There has been a lot of dialogue lately about the challenges career women face when it comes to family formation.
As I predicted earlier, women are beginning to run into the limits of the feminist dream, and some of them (along with their white knight sympathizers) are wondering what to do about it. This comment embodies the general tone from those who are anxious to keep the dream alive:
Anyone who was serious about increasing the fertility of highly educated women would offer some policy proposals that would make child bearing and child rearing less overwhelmingly expensive for them. Only women at the highest income levels can have children without largely sacrificing all of their other goals. Universal preschool, longer school days and school years, and a more flexible and humane work culture (for everyone) would go a long way towards encouraging educated, middle-class women to have more kids.
And he’s not entirely off here—those things would make it easier for women to have more children, and I suspect they would also create at least a slight uptick in the fertility rate.
The problem is that we cannot afford them.
The United States has budget issues right now that make funding a more expansive public education curriculum problematic. Can the US government afford to oversee a further expansion of its education system (paying for longer school days, longer school years, universal pre-school, more staff to manage all of this, etc) and deal with the coming boomer crunch on top of its other burdens the US maintains?
I don’t know. I’m not going to bet on it.
The problem here is that we have competing forces at work. Women are becoming more ambitious and want to move further and further up the ladder, but are hoping that they can keep some vestiges of the “old days” around. Those vestiges include the ability to find and marry a reasonably attractive male at or above their socio-economic level and the ability to raise a sizable family (the typical American woman desires at least 2 children).

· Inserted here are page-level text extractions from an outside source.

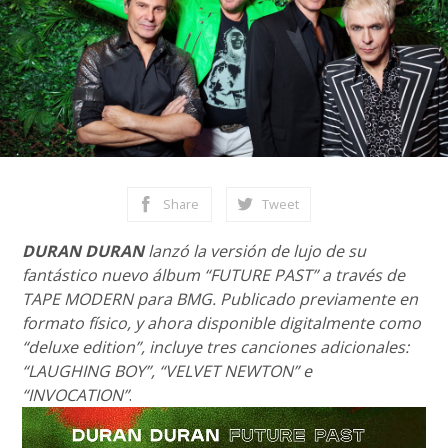
Share
Tweet
DURAN DURAN
lanzó la versión de lujo de su
fantástico nuevo álbum “FUTURE PAST” a través de
TAPE MODERN para BMG. Publicado previamente en
formato físico, y ahora disponible digitalmente como
“deluxe edition”, incluye tres canciones adicionales:
“LAUGHING BOY”, “VELVET NEWTON” e
“INVOCATION”
.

The problem is that their goals clash with these desires.
The Disappearance of Mr. Right
Female dominance in higher education has resulted in fewer men who meet their standards. Educated women prefer men at or above their educational and financial level. Though more women are settling than before (often unhappily), that preference remains quite strong and is likely a product of innate female hypergamy. Women, more often than not, want to date up.
When women increased their numbers in college and in the workplace, society did not create more jobs for them. Women simply took a larger share of what was available, which resulted in the displacement of men. This means fewer men with the means to satisfy these females’ requirements for a good husband/provider down the road, and more men who don’t come close to her socio-economic level and frankly couldn’t give a fuck about it.

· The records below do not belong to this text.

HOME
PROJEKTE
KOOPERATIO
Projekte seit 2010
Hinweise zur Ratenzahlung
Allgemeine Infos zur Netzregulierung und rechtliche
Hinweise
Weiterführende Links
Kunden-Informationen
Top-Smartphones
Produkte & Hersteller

Though a vocal minority of women say that they could care less about this (they either abstain from children or say they are happy to marry down/settle), the vast majority of still seem to want the ability to make this choice, and many of them no longer have it.
An increasingly large block of the female populace is finding itself unable to get what it wants romantically, despite having been told for most of their life that this would certainly come to them.
The workplace conditions show us another clash. Women wanted the ability to excel in the traditionally male spheres of the working world, making equal salaries for the effort. This means doing equal work—there is no way around this. If we begin to make more allowances for women to take more time from work voluntarily, we’ll have to accept that the pay gap may never close. Female employees will be rendered less productive because of this, and thus could not be compensated at precisely the same level. Many feminists simply will not accept this.
If we try to compensate for this by forcing men to take time off concurrently via male parental leave, we risk further lowering productivity of the workforce as a whole, and endangering our ability to maintain the economic strength and the wealth we now take for granted, the same strength/wealth that funds many of the benefits feminists are demanding. When we artificially lower male productivity in order to compensate women and enforce gender equality, we pay for it. There’s no guarantee that we can afford that price.
The only viable solution would be for these women to accept an inability to succeed in the male professional sphere AND raise a family in a traditional sense without some massive compromise.
These women would perhaps call for increased work flexibility and parental leave, but would have to accept the persistence of a pay gap in return. These women would have to be willing to sacrifice their ambition for the sake of raising a family in the somewhat traditional ways they want to raise them, and accept that there is no way to avoid making that compromise.
As I said before, many of these privileged women (we are discussing an issue that deals almost exclusively with white, middle/upper class American women here) simply will not accept this. So long as that is the case, there is no real solution to their problems.